The patients who participated in one of our training programmes showed a significant improvement of the examined parameters in comparison to those who did not change their present habits. Each of the four training programmes had a different impact on the parameters, which means that each of them had a different effect. The neurophysiologically based physiotherapy had the greatest impact on impairment, and the aerobic training on spirometric and spiroergometric parameters. All methods (the neurophysiologically based physiotherapy, the aerobic training and the combined programme) had an impact on fatigue.
本研究旨在比较四种不同方案对多发性硬化症(MS)患者的运动心肺功能、肺功能和临床参数的影响。

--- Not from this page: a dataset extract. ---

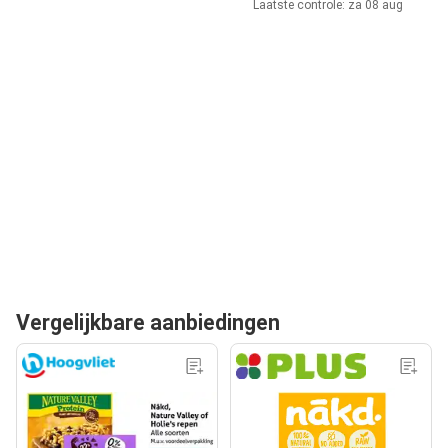
Laatste controle: za 08 aug
Vergelijkbare aanbiedingen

112例MS患者被分为四组。第一组接受基于神经生理学的物理治疗,第二组进行有氧训练,第三组接受联合治疗(基于神经生理学的物理治疗和有氧训练),第四组不改变任何习惯。17例患者未完成研究。对患者进行了以下方面的检查:损伤(扩展残疾状态量表)、残疾(巴氏指数)、障碍(环境状态量表)、生活质量(多发性硬化症生活质量)、疲劳(改良疲劳影响量表)、抑郁(贝克抑郁量表评分)、呼吸功能(肺功能检查中的肺功能参数)和体能(自行车测力计上的运动心肺功能参数)。
与未改变现有习惯的患者相比,参与我们其中一项训练方案的患者在检查参数方面有显著改善。四个训练方案中的每一个对参数都有不同的影响,这意味着它们各自产生了不同的效果。基于神经生理学的物理治疗对损伤影响最大,有氧训练对肺功能和运动心肺功能参数影响最大。所有方法(基于神经生理学的物理治疗、有氧训练和联合方案)都对疲劳有影响。